About this exercise
Reproduce the listing below in full and exactly; no pictures belong in the copy.

Given records
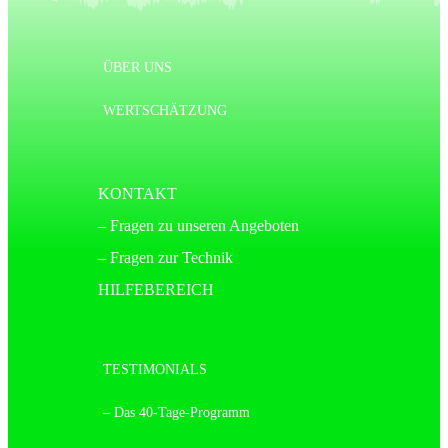
ÜBER UNS
WERTSCHÄTZUNG
KONTAKT
– Fragen zu unseren Angeboten
– Fragen zur Technik
HILFEBEREICH
TESTIMONIALS
– Das 40-Tage-Programm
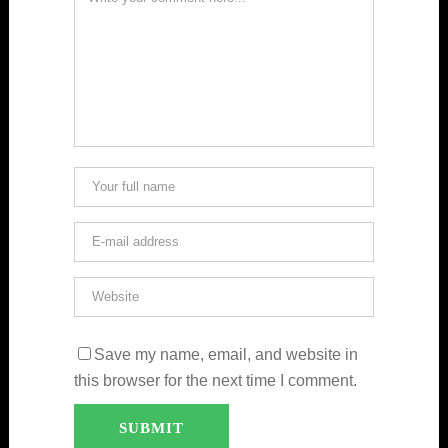
Save my name, email, and website in
this browser for the next time I comment.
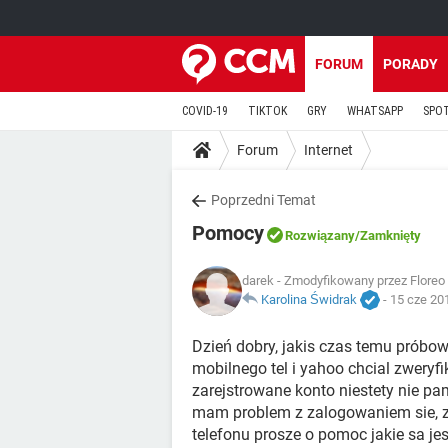
FORUM
PORADY
COVID-19
TIKTOK
GRY
WHATSAPP
SPO
Forum
Internet
Poprzedni Temat
Pomocy
Rozwiązany
/Zamknięty
darek
- Zmodyfikowany przez Floreo 
Karolina Świdrak
-
15 cze 20
Dzień dobry, jakis czas temu prób
mobilnego tel i yahoo chcial zweryf
zarejstrowane konto niestety nie p
mam problem z zalogowaniem sie, z
telefonu prosze o pomoc jakie sa j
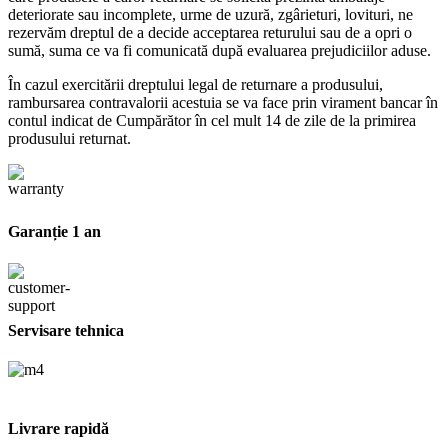
deteriorate sau incomplete, urme de uzură, zgârieturi, lovituri, ne
rezervăm dreptul de a decide acceptarea returului sau de a opri o
sumă, suma ce va fi comunicată după evaluarea prejudiciilor aduse.
În cazul exercitării dreptului legal de returnare a produsului,
rambursarea contravalorii acestuia se va face prin virament bancar în
contul indicat de Cumpărător în cel mult 14 de zile de la primirea
produsului returnat.
Garanție 1 an
Servisare tehnica
Livrare rapidă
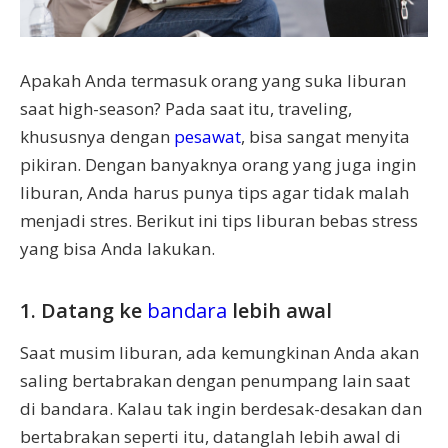
Apakah Anda termasuk orang yang suka liburan
saat high-season? Pada saat itu, traveling,
khususnya dengan
pesawat
, bisa sangat menyita
pikiran. Dengan banyaknya orang yang juga ingin
liburan, Anda harus punya tips agar tidak malah
menjadi stres. Berikut ini tips liburan bebas stress
yang bisa Anda lakukan.
1. Datang ke
bandara
lebih awal
Saat musim liburan, ada kemungkinan Anda akan
saling bertabrakan dengan penumpang lain saat
di bandara. Kalau tak ingin berdesak-desakan dan
bertabrakan seperti itu, datanglah lebih awal di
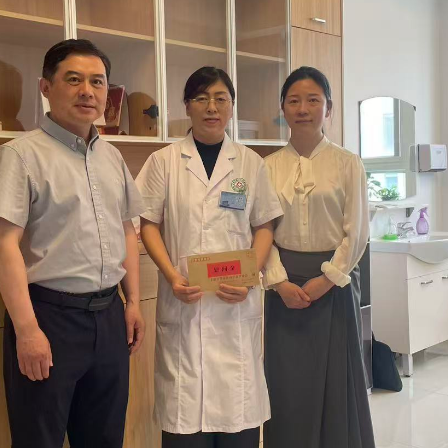
类命运共同体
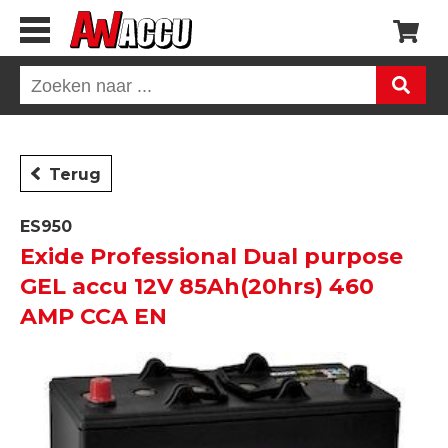
Terug
ES950
Exide Professional Dual purpose
GEL accu 12V 85Ah(20hrs) 460
AMP CCA EN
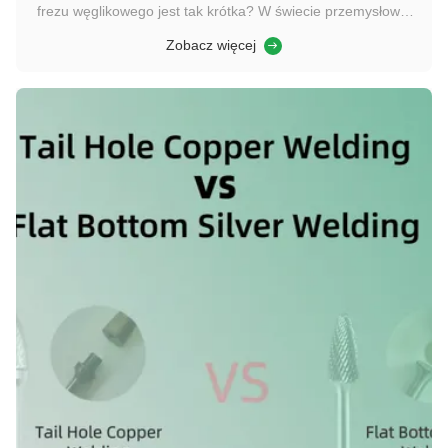
frezu węglikowego jest tak krótka? W świecie przemysłowej
obróbki metali cena frezów węglikowych może się znacznie
Zobacz więcej
różnić w zależności od dostawcy. Wielu kierowników ds.
zaopatrzenia początkowo przyciągają niskie ceny, tylko po to,
by odkryć w ...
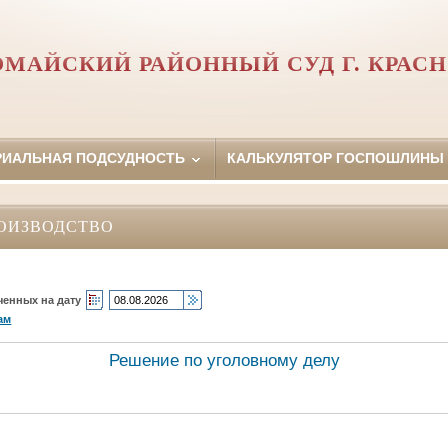
ОМАЙСКИЙ РАЙОННЫЙ СУД Г. КРАСН
РИАЛЬНАЯ ПОДСУДНОСТЬ
КАЛЬКУЛЯТОР ГОСПОШЛИНЫ
ОИЗВОДСТВО
ченных на дату
ам
Решение по уголовному делу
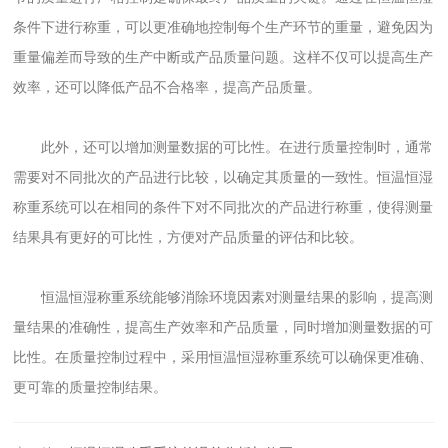
条件下进行称重，可以更准确地控制每个生产环节的重量，避免因为
重量偏差而导致的生产中断或产品质量问题。这样不仅可以提高生产
效率，还可以降低产品不合格率，提高产品质量。
此外，还可以增加测量数据的可比性。在进行质量控制时，通常
需要对不同批次的产品进行比较，以确定其质量的一致性。恒温恒湿
称重系统可以在相同的条件下对不同批次的产品进行称重，使得测量
结果具有更好的可比性，方便对产品质量的评估和比较。
恒温恒湿称重系统能够消除环境因素对测量结果的影响，提高测
量结果的准确性，提高生产效率和产品质量，同时增加测量数据的可
比性。在质量控制过程中，采用恒温恒湿称重系统可以确保更准确、
更可靠的质量控制结果。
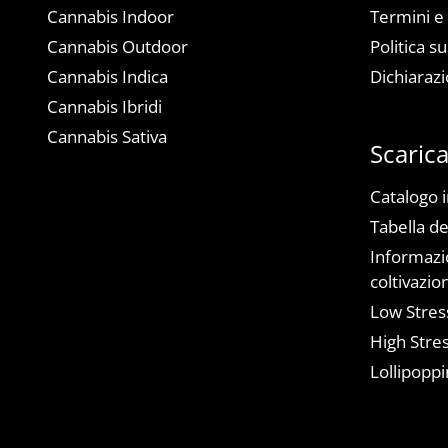
Cannabis Indoor
Termini e
Cannabis Outdoor
Politica su
Cannabis Indica
Dichiarazi
Cannabis Ibridi
Cannabis Sativa
Scaric
Catalogo 
Tabella de
Informazio
coltivazio
Low Stress
High Stres
Lollipoppi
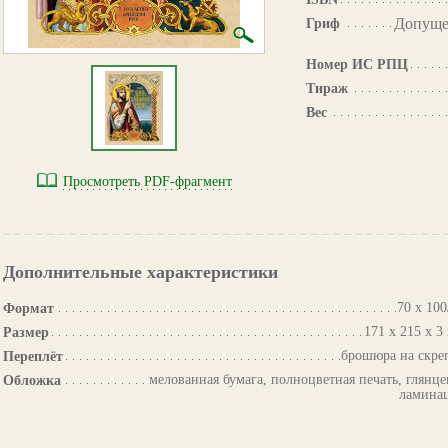
Допуще
Гриф
Номер ИС РПЦ
Тираж
Вес
Просмотреть PDF-фрагмент
Дополнительные характеристики
70 х 100
Формат
171 х 215 х 3
Размер
брошюра на скре
Переплёт
мелованная бумага, полноцветная печать, глянце
Обложка
ламина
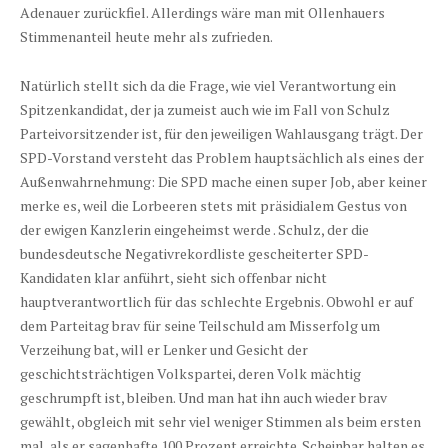
Adenauer zurückfiel. Allerdings wäre man mit Ollenhauers
Stimmenanteil heute mehr als zufrieden.
Natürlich stellt sich da die Frage, wie viel Verantwortung ein
Spitzenkandidat, der ja zumeist auch wie im Fall von Schulz
Parteivorsitzender ist, für den jeweiligen Wahlausgang trägt. Der
SPD-Vorstand versteht das Problem hauptsächlich als eines der
Außenwahrnehmung: Die SPD mache einen super Job, aber keiner
merke es, weil die Lorbeeren stets mit präsidialem Gestus von
der ewigen Kanzlerin eingeheimst werde . Schulz, der die
bundesdeutsche Negativrekordliste gescheiterter SPD-
Kandidaten klar anführt, sieht sich offenbar nicht
hauptverantwortlich für das schlechte Ergebnis. Obwohl er auf
dem Parteitag brav für seine Teilschuld am Misserfolg um
Verzeihung bat, will er Lenker und Gesicht der
geschichtsträchtigen Volkspartei, deren Volk mächtig
geschrumpft ist, bleiben. Und man hat ihn auch wieder brav
gewählt, obgleich mit sehr viel weniger Stimmen als beim ersten
mal, als er sagenhafte 100 Prozent erreichte. Scheinbar halten es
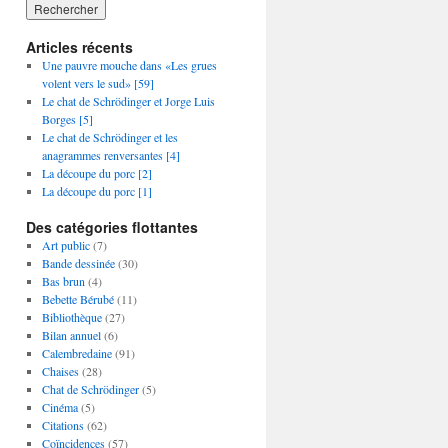
Articles récents
Une pauvre mouche dans «Les grues
volent vers le sud» [59]
Le chat de Schrödinger et Jorge Luis
Borges [5]
Le chat de Schrödinger et les
anagrammes renversantes [4]
La découpe du porc [2]
La découpe du porc [1]
Des catégories flottantes
Art public
(7)
Bande dessinée
(30)
Bas brun
(4)
Bebette Bérubé
(11)
Bibliothèque
(27)
Bilan annuel
(6)
Calembredaine
(91)
Chaises
(28)
Chat de Schrödinger
(5)
Cinéma
(5)
Citations
(62)
Coïncidences
(57)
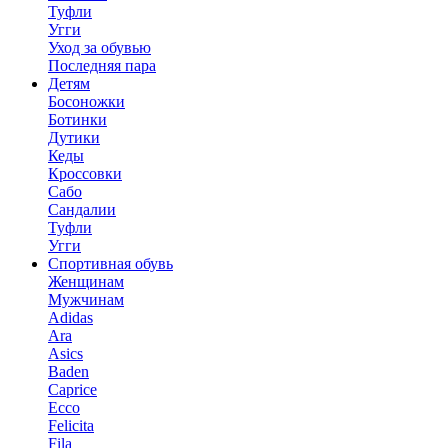
Туфли
Угги
Уход за обувью
Последняя пара
Детям
Босоножки
Ботинки
Дутики
Кеды
Кроссовки
Сабо
Сандалии
Туфли
Угги
Спортивная обувь
Женщинам
Мужчинам
Adidas
Ara
Asics
Baden
Caprice
Ecco
Felicita
Fila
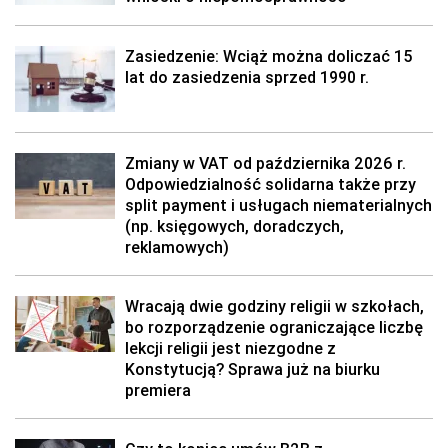
Zasiedzenie: Wciąż można doliczać 15
lat do zasiedzenia sprzed 1990 r.
Zmiany w VAT od października 2026 r.
Odpowiedzialność solidarna także przy
split payment i usługach niematerialnych
(np. księgowych, doradczych,
reklamowych)
Wracają dwie godziny religii w szkołach,
bo rozporządzenie ograniczające liczbę
lekcji religii jest niezgodne z
Konstytucją? Sprawa już na biurku
premiera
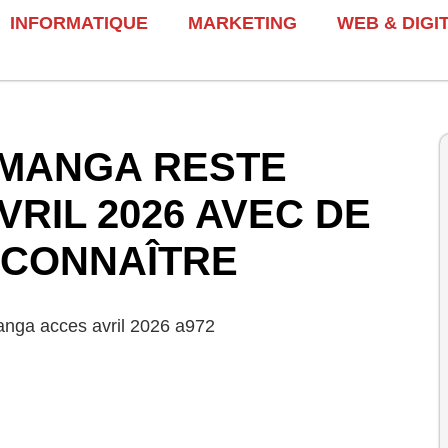
INFORMATIQUE
MARKETING
WEB & DIGI
MANGA RESTE
VRIL 2026 AVEC DE
 CONNAÎTRE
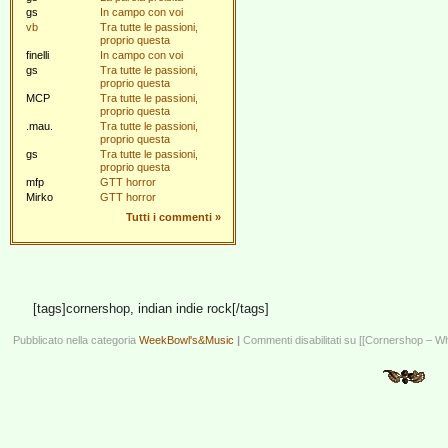
gs
In campo con voi
vb
Tra tutte le passioni,
proprio questa
finelli
In campo con voi
gs
Tra tutte le passioni,
proprio questa
MCP
Tra tutte le passioni,
proprio questa
.mau.
Tra tutte le passioni,
proprio questa
gs
Tra tutte le passioni,
proprio questa
mfp
GTT horror
Mirko
GTT horror
Tutti i commenti
»
[tags]cornershop, indian indie rock[/tags]
Pubblicato nella categoria
WeekBowl's&Music
|
Commenti disabilitati
su [[Cornershop – Wh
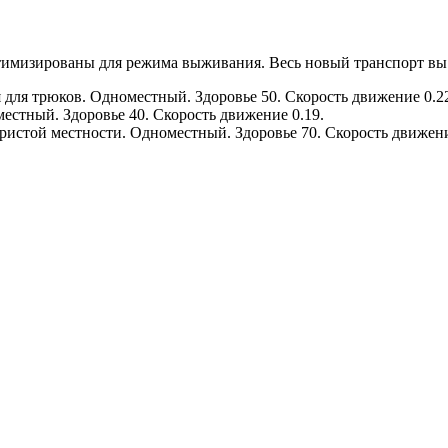
имизированы для режима выживания. Весь новый транспорт вы м
для трюков. Одноместный. Здоровье 50. Скорость движение 0.2
стный. Здоровье 40. Скорость движение 0.19.
истой местности. Одноместный. Здоровье 70. Скорость движени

Solution to the problem
ÜBER UNS
WERTSCHÄTZUNG
KONTAKT
– Fragen zu unseren Angeboten
– Fragen zur Technik
HILFEBEREICH
TESTIMONIALS
– Das 40-Tage-Programm
Save my name, email, and website in
this browser for the next time I comment.
FORUM
PORADY
COVID-19
TIKTOK
GRY
WHATSAPP
SPO
Forum
Internet
Poprzedni Temat
Pomocy
Rozwiązany
/Zamknięty
darek
- Zmodyfikowany przez Floreo 
Karolina Świdrak
-
15 cze 20
Dzień dobry, jakis czas temu prób
mobilnego tel i yahoo chcial zweryf
zarejstrowane konto niestety nie p
mam problem z zalogowaniem sie, z
telefonu prosze o pomoc jakie sa j
deteriorate sau incomplete, urme de uzură, zgârieturi, lovituri, ne
rezervăm dreptul de a decide acceptarea returului sau de a opri o
sumă, suma ce va fi comunicată după evaluarea prejudiciilor aduse.
În cazul exercitării dreptului legal de returnare a produsului,
rambursarea contravalorii acestuia se va face prin virament bancar în
contul indicat de Cumpărător în cel mult 14 de zile de la primirea
produsului returnat.
Garanție 1 an
Servisare tehnica
Livrare rapidă
Apakah Anda termasuk orang yang suka liburan
saat high-season? Pada saat itu, traveling,
khususnya dengan
pesawat
, bisa sangat menyita
pikiran. Dengan banyaknya orang yang juga ingin
liburan, Anda harus punya tips agar tidak malah
menjadi stres. Berikut ini tips liburan bebas stress
yang bisa Anda lakukan.
1. Datang ke
bandara
lebih awal
Saat musim liburan, ada kemungkinan Anda akan
saling bertabrakan dengan penumpang lain saat
di bandara. Kalau tak ingin berdesak-desakan dan
bertabrakan seperti itu, datanglah lebih awal di
类命运共同体
Terug
ES950
Exide Professional Dual purpose
GEL accu 12V 85Ah(20hrs) 460
AMP CCA EN
frezu węglikowego jest tak krótka? W świecie przemysłowej
obróbki metali cena frezów węglikowych może się znacznie
Zobacz więcej
różnić w zależności od dostawcy. Wielu kierowników ds.
zaopatrzenia początkowo przyciągają niskie ceny, tylko po to,
by odkryć w ...
ОМАЙСКИЙ РАЙОННЫЙ СУД Г. КРАСН
РИАЛЬНАЯ ПОДСУДНОСТЬ
КАЛЬКУЛЯТОР ГОСПОШЛИНЫ
ОИЗВОДСТВО
ченных на дату
ам
Решение по уголовному делу
条件下进行称重，可以更准确地控制每个生产环节的重量，避免因为
重量偏差而导致的生产中断或产品质量问题。这样不仅可以提高生产
效率，还可以降低产品不合格率，提高产品质量。
此外，还可以增加测量数据的可比性。在进行质量控制时，通常
需要对不同批次的产品进行比较，以确定其质量的一致性。恒温恒湿
称重系统可以在相同的条件下对不同批次的产品进行称重，使得测量
结果具有更好的可比性，方便对产品质量的评估和比较。
恒温恒湿称重系统能够消除环境因素对测量结果的影响，提高测
量结果的准确性，提高生产效率和产品质量，同时增加测量数据的可
比性。在质量控制过程中，采用恒温恒湿称重系统可以确保更准确、
更可靠的质量控制结果。
Cannabis Indoor
Termini e
Cannabis Outdoor
Politica su
Cannabis Indica
Dichiarazi
Cannabis Ibridi
Cannabis Sativa
Scaric
Catalogo 
Tabella de
Informazio
coltivazio
Low Stress
High Stres
Lollipoppi
Допуще
Гриф
Номер ИС РПЦ
Тираж
Вес
Просмотреть PDF-фрагмент
Дополнительные характеристики
70 х 100
Формат
171 х 215 х 3
Размер
брошюра на скре
Переплёт
мелованная бумага, полноцветная печать, глянце
Обложка
ламина
Adenauer zurückfiel. Allerdings wäre man mit Ollenhauers
Stimmenanteil heute mehr als zufrieden.
Natürlich stellt sich da die Frage, wie viel Verantwortung ein
Spitzenkandidat, der ja zumeist auch wie im Fall von Schulz
Parteivorsitzender ist, für den jeweiligen Wahlausgang trägt. Der
SPD-Vorstand versteht das Problem hauptsächlich als eines der
Außenwahrnehmung: Die SPD mache einen super Job, aber keiner
merke es, weil die Lorbeeren stets mit präsidialem Gestus von
der ewigen Kanzlerin eingeheimst werde . Schulz, der die
bundesdeutsche Negativrekordliste gescheiterter SPD-
Kandidaten klar anführt, sieht sich offenbar nicht
hauptverantwortlich für das schlechte Ergebnis. Obwohl er auf
dem Parteitag brav für seine Teilschuld am Misserfolg um
Verzeihung bat, will er Lenker und Gesicht der
geschichtsträchtigen Volkspartei, deren Volk mächtig
geschrumpft ist, bleiben. Und man hat ihn auch wieder brav
gewählt, obgleich mit sehr viel weniger Stimmen als beim ersten
mal, als er sagenhafte 100 Prozent erreichte. Scheinbar halten es
Articles récents
Une pauvre mouche dans «Les grues
volent vers le sud» [59]
Le chat de Schrödinger et Jorge Luis
Borges [5]
Le chat de Schrödinger et les
anagrammes renversantes [4]
La découpe du porc [2]
La découpe du porc [1]
Des catégories flottantes
Art public
(7)
Bande dessinée
(30)
Bas brun
(4)
Bebette Bérubé
(11)
Bibliothèque
(27)
Bilan annuel
(6)
Calembredaine
(91)
Chaises
(28)
Chat de Schrödinger
(5)
Cinéma
(5)
Citations
(62)
Coïncidences
(57)
Туфли
Угги
Уход за обувью
Последняя пара
Детям
Босоножки
Ботинки
Дутики
Кеды
Кроссовки
Сабо
Сандалии
Туфли
Угги
Спортивная обувь
Женщинам
Мужчинам
Adidas
Ara
Asics
Baden
Caprice
Ecco
Felicita
Fila
Zasiedzenie: Wciąż można doliczać 15
lat do zasiedzenia sprzed 1990 r.
Zmiany w VAT od października 2026 r.
Odpowiedzialność solidarna także przy
split payment i usługach niematerialnych
(np. księgowych, doradczych,
reklamowych)
Wracają dwie godziny religii w szkołach,
bo rozporządzenie ograniczające liczbę
lekcji religii jest niezgodne z
Konstytucją? Sprawa już na biurku
premiera
INFORMATIQUE
MARKETING
WEB & DIGI
MANGA RESTE
VRIL 2026 AVEC DE
 CONNAÎTRE
gs
In campo con voi
vb
Tra tutte le passioni,
proprio questa
finelli
In campo con voi
gs
Tra tutte le passioni,
proprio questa
MCP
Tra tutte le passioni,
proprio questa
.mau.
Tra tutte le passioni,
proprio questa
gs
Tra tutte le passioni,
proprio questa
mfp
GTT horror
Mirko
GTT horror
Tutti i commenti
»
[tags]cornershop, indian indie rock[/tags]
Pubblicato nella categoria
WeekBowl's&Music
|
Commenti disabilitati
su [[Cornershop – Wh
имизированы для режима выживания. Весь новый транспорт вы м
для трюков. Одноместный. Здоровье 50. Скорость движение 0.2
стный. Здоровье 40. Скорость движение 0.19.
истой местности. Одноместный. Здоровье 70. Скорость движени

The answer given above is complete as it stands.